Data in this exercise START

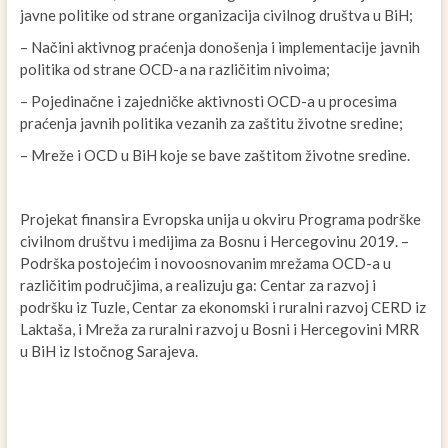
javne politike od strane organizacija civilnog društva u BiH;
– Načini aktivnog praćenja donošenja i implementacije javnih
politika od strane OCD-a na različitim nivoima;
– Pojedinačne i zajedničke aktivnosti OCD-a u procesima
praćenja javnih politika vezanih za zaštitu životne sredine;
– Mreže i OCD u BiH koje se bave zaštitom životne sredine.
Projekat finansira Evropska unija u okviru Programa podrške
civilnom društvu i medijima za Bosnu i Hercegovinu 2019. –
Podrška postojećim i novoosnovanim mrežama OCD-a u
različitim područjima, a realizuju ga: Centar za razvoj i
podršku iz Tuzle, Centar za ekonomski i ruralni razvoj CERD iz
Laktaša, i Mreža za ruralni razvoj u Bosni i Hercegovini MRR
u BiH iz Istočnog Sarajeva.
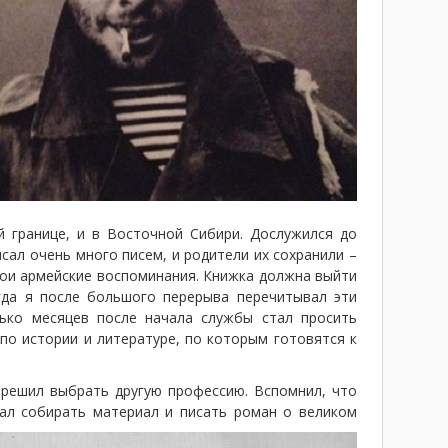
й границе, и в Восточной Сибири. Дослужился до
сал очень много писем, и родители их сохранили –
свои армейские воспоминания. Книжка должна выйти
гда я после большого перерыва перечитывал эти
лько месяцев после начала службы стал просить
по истории и литературе, по которым готовятся к
 решил выбрать другую профессию. Вспомнил, что
чал собирать материал и писать роман о великом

Data in this exercise END

Action item: Go through the records above and, whenever a line includes the word "ruralni", copy it.

Exercise output:
podršku iz Tuzle, Centar za ekonomski i ruralni razvoj CERD iz
Laktaša, i Mreža za ruralni razvoj u Bosni i Hercegovini MRR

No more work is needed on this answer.